- [What is expected] The records below are to be copied exactly, with their pictures left out.

- [Provided data]
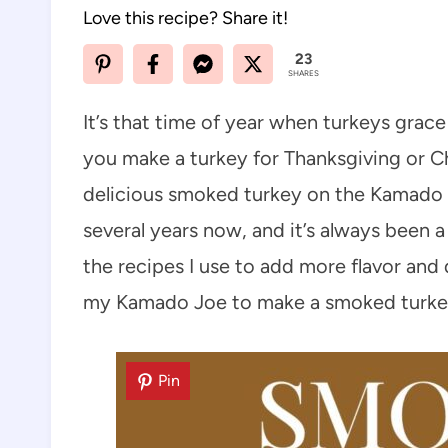
Love this recipe? Share it!
23
SHARES
It’s that time of year when turkeys grac
you make a turkey for Thanksgiving or Ch
delicious smoked turkey on the Kamado J
several years now, and it’s always been a
the recipes I use to add more flavor and
my Kamado Joe to make a smoked turke
Pin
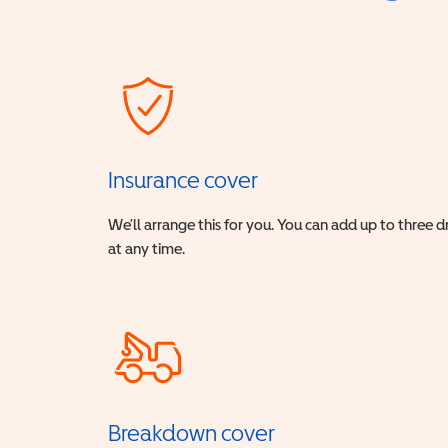
Insurance cover
We’ll arrange this for you. You can add up to three 
at any time.
Breakdown cover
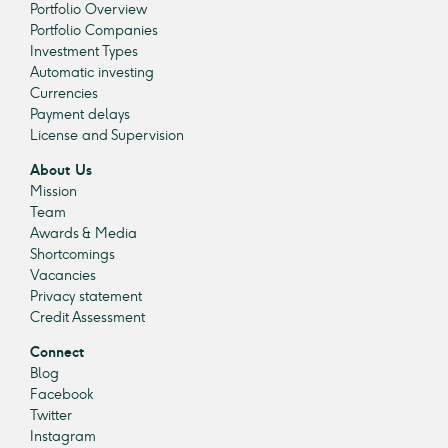
Portfolio Overview
Portfolio Companies
Investment Types
Automatic investing
Currencies
Payment delays
License and Supervision
About Us
Mission
Team
Awards & Media
Shortcomings
Vacancies
Privacy statement
Credit Assessment
Connect
Blog
Facebook
Twitter
Instagram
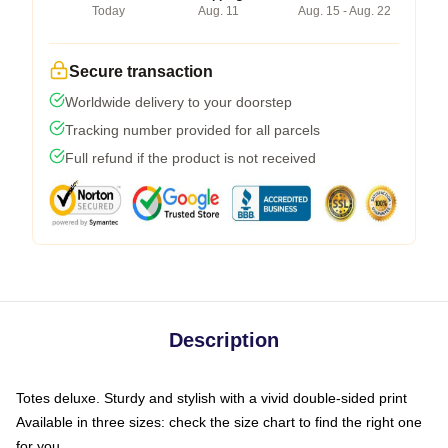
Today
Aug. 11
Aug. 15 - Aug. 22
Secure transaction
Worldwide delivery to your doorstep
Tracking number provided for all parcels
Full refund if the product is not received
Description
Totes deluxe. Sturdy and stylish with a vivid double-sided print
Available in three sizes: check the size chart to find the right one
for you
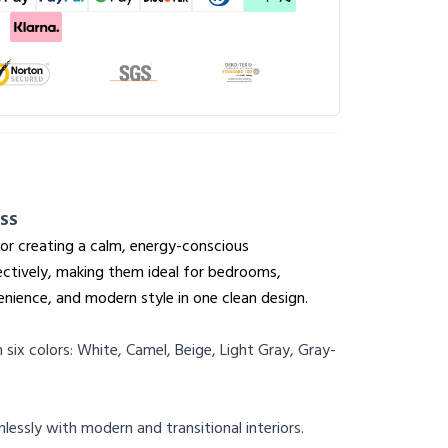
SS
for creating a calm, energy-conscious
fectively, making them ideal for bedrooms,
enience, and modern style in one clean design.
n six colors: White, Camel, Beige, Light Gray, Gray-
essly with modern and transitional interiors.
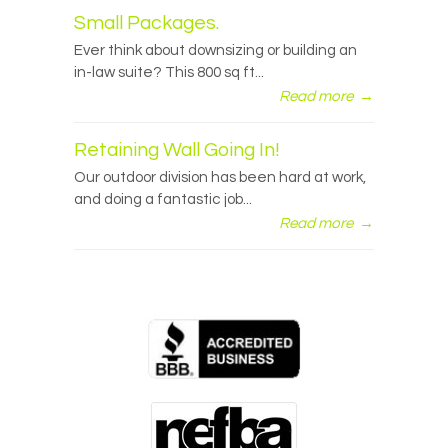
Small Packages.
Ever think about downsizing or building an
in-law suite? This 800 sq ft...
Read more
→
Retaining Wall Going In!
Our outdoor division has been hard at work,
and doing a fantastic job...
Read more
→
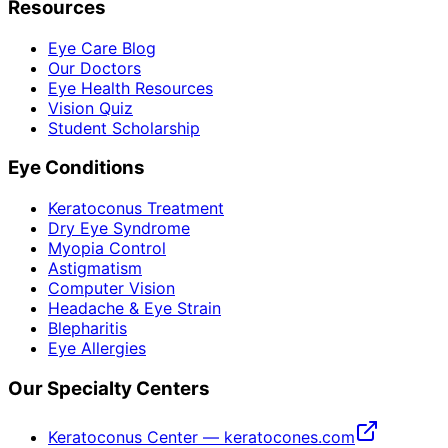
Resources
Eye Care Blog
Our Doctors
Eye Health Resources
Vision Quiz
Student Scholarship
Eye Conditions
Keratoconus Treatment
Dry Eye Syndrome
Myopia Control
Astigmatism
Computer Vision
Headache & Eye Strain
Blepharitis
Eye Allergies
Our Specialty Centers
Keratoconus Center — keratocones.com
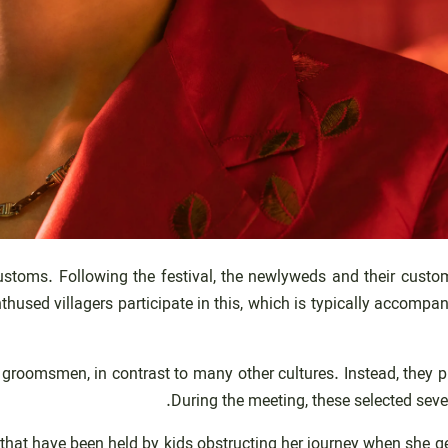
oms. Following the festival, the newlyweds and their customers
ed villagers participate in this, which is typically accompanied
groomsmen, in contrast to many other cultures. Instead, they pi
During the meeting, these selected seve
at have been held by kids obstructing her journey when she get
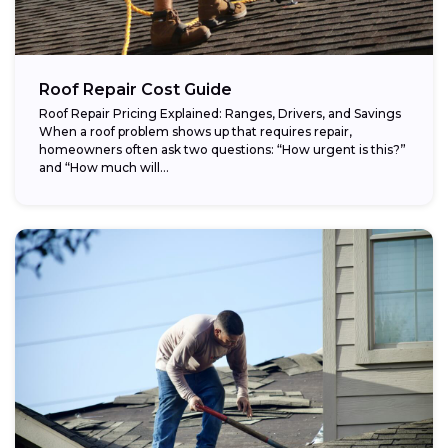
Roof Repair Cost Guide
Roof Repair Pricing Explained: Ranges, Drivers, and Savings
When a roof problem shows up that requires repair,
homeowners often ask two questions: “How urgent is this?”
and “How much will...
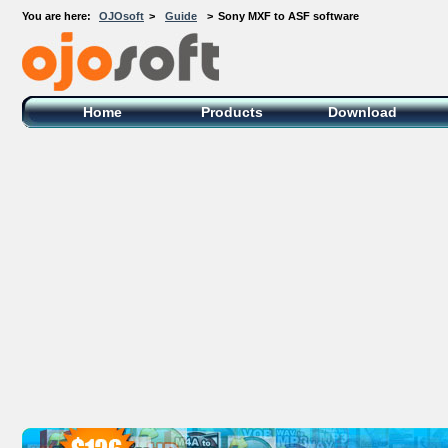
You are here:
OJOsoft
>
Guide
>
Sony MXF to ASF software
OJOsoft Total Video DVD Conversion
Software
Home
Products
Download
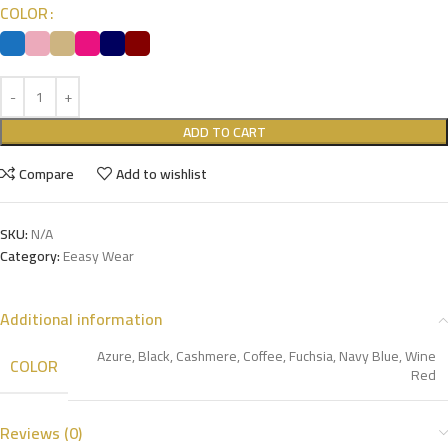
COLOR
ADD TO CART
Compare
Add to wishlist
SKU:
N/A
Category:
Eeasy Wear
Additional information
Azure
,
Black
,
Cashmere
,
Coffee
,
Fuchsia
,
Navy Blue
,
Wine
COLOR
Red
Reviews (0)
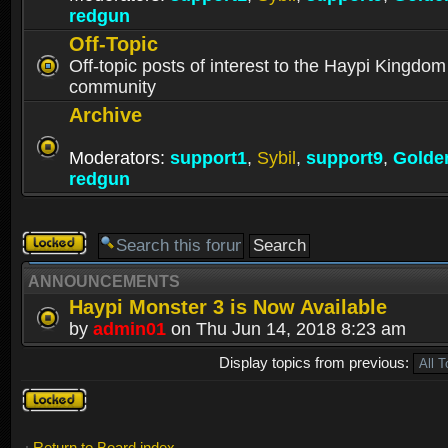
redgun
Off-Topic
Off-topic posts of interest to the Haypi Kingdom
community
Archive
Moderators:
support1
,
Sybil
,
support9
,
Golde
redgun
Forum
locked
ANNOUNCEMENTS
Haypi Monster 3 is Now Available
by
admin01
on Thu Jun 14, 2018 8:23 am
Display topics from previous:
Forum
locked
Return to Board index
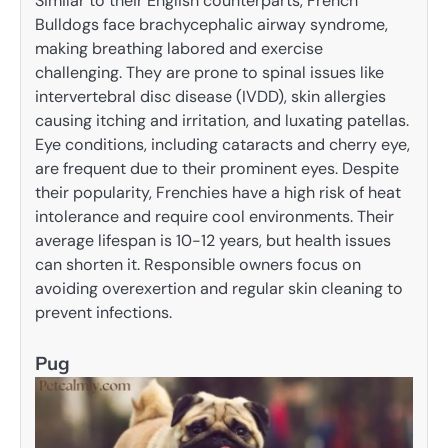
Similar to their English counterparts, French
Bulldogs face brachycephalic airway syndrome,
making breathing labored and exercise
challenging. They are prone to spinal issues like
intervertebral disc disease (IVDD), skin allergies
causing itching and irritation, and luxating patellas.
Eye conditions, including cataracts and cherry eye,
are frequent due to their prominent eyes. Despite
their popularity, Frenchies have a high risk of heat
intolerance and require cool environments. Their
average lifespan is 10-12 years, but health issues
can shorten it. Responsible owners focus on
avoiding overexertion and regular skin cleaning to
prevent infections.
Pug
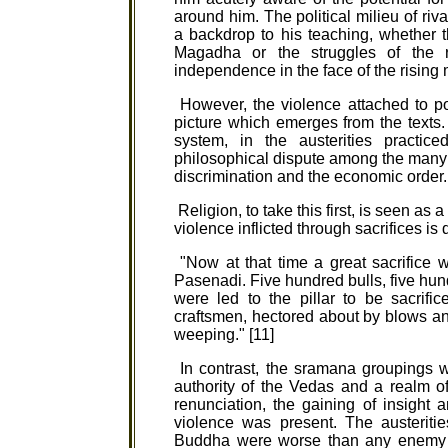
around him. The political milieu of riv
a backdrop to his teaching, whether 
Magadha or the struggles of the re
independence in the face of the rising 
However, the violence attached to pol
picture which emerges from the texts. 
system, in the austerities practi
philosophical dispute among the many 
discrimination and the economic order.
Religion, to take this first, is seen as
violence inflicted through sacrifices is
"Now at that time a great sacrifice 
Pasenadi. Five hundred bulls, five hu
were led to the pillar to be sacrif
craftsmen, hectored about by blows and
weeping." [11]
In contrast, the sramana groupings w
authority of the Vedas and a realm 
renunciation, the gaining of insight 
violence was present. The austerit
Buddha were worse than any enemy m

- [Your response]
Love this recipe? Share it!
23
SHARES
It’s that time of year when turkeys grac
you make a turkey for Thanksgiving or Ch
delicious smoked turkey on the Kamado J
several years now, and it’s always been a
the recipes I use to add more flavor and
my Kamado Joe to make a smoked turke
Pin
Insurance cover
We’ll arrange this for you. You can add up to three 
at any time.
Breakdown cover
Portfolio Overview
Portfolio Companies
Investment Types
Automatic investing
Currencies
Payment delays
License and Supervision
About Us
Mission
Team
Awards & Media
Shortcomings
Vacancies
Privacy statement
Credit Assessment
Connect
Blog
Facebook
Twitter
Instagram
Today
Aug. 11
Aug. 15 - Aug. 22
Secure transaction
Worldwide delivery to your doorstep
Tracking number provided for all parcels
Full refund if the product is not received
Description
Totes deluxe. Sturdy and stylish with a vivid double-sided print
Available in three sizes: check the size chart to find the right one
for you
SS
for creating a calm, energy-conscious
fectively, making them ideal for bedrooms,
enience, and modern style in one clean design.
n six colors: White, Camel, Beige, Light Gray, Gray-
essly with modern and transitional interiors.
Small Packages.
Ever think about downsizing or building an
in-law suite? This 800 sq ft...
Read more
→
Retaining Wall Going In!
Our outdoor division has been hard at work,
and doing a fantastic job...
Read more
→
Resources
Eye Care Blog
Our Doctors
Eye Health Resources
Vision Quiz
Student Scholarship
Eye Conditions
Keratoconus Treatment
Dry Eye Syndrome
Myopia Control
Astigmatism
Computer Vision
Headache & Eye Strain
Blepharitis
Eye Allergies
Our Specialty Centers
Keratoconus Center — keratocones.com
oms. Following the festival, the newlyweds and their customers
ed villagers participate in this, which is typically accompanied
groomsmen, in contrast to many other cultures. Instead, they pi
During the meeting, these selected seve
at have been held by kids obstructing her journey when she get
Roof Repair Cost Guide
Roof Repair Pricing Explained: Ranges, Drivers, and Savings
When a roof problem shows up that requires repair,
homeowners often ask two questions: “How urgent is this?”
and “How much will...
You are here:
OJOsoft
>
Guide
>
Sony MXF to ASF software
OJOsoft Total Video DVD Conversion
Software
Home
Products
Download
COLOR
ADD TO CART
Compare
Add to wishlist
SKU:
N/A
Category:
Eeasy Wear
Additional information
Azure
,
Black
,
Cashmere
,
Coffee
,
Fuchsia
,
Navy Blue
,
Wine
COLOR
Red
Reviews (0)
redgun
Off-Topic
Off-topic posts of interest to the Haypi Kingdom
community
Archive
Moderators:
support1
,
Sybil
,
support9
,
Golde
redgun
Forum
locked
ANNOUNCEMENTS
Haypi Monster 3 is Now Available
by
admin01
on Thu Jun 14, 2018 8:23 am
Display topics from previous:
Forum
locked
Return to Board index
Similar to their English counterparts, French
Bulldogs face brachycephalic airway syndrome,
making breathing labored and exercise
challenging. They are prone to spinal issues like
intervertebral disc disease (IVDD), skin allergies
causing itching and irritation, and luxating patellas.
Eye conditions, including cataracts and cherry eye,
are frequent due to their prominent eyes. Despite
their popularity, Frenchies have a high risk of heat
intolerance and require cool environments. Their
average lifespan is 10-12 years, but health issues
can shorten it. Responsible owners focus on
avoiding overexertion and regular skin cleaning to
prevent infections.
Pug
around him. The political milieu of riv
a backdrop to his teaching, whether 
Magadha or the struggles of the re
independence in the face of the rising 
However, the violence attached to pol
picture which emerges from the texts. 
system, in the austerities practi
philosophical dispute among the many 
discrimination and the economic order.
Religion, to take this first, is seen as
violence inflicted through sacrifices is
"Now at that time a great sacrifice 
Pasenadi. Five hundred bulls, five hu
were led to the pillar to be sacrif
craftsmen, hectored about by blows and
weeping." [11]
In contrast, the sramana groupings w
authority of the Vedas and a realm 
renunciation, the gaining of insight 
violence was present. The austerit
Buddha were worse than any enemy m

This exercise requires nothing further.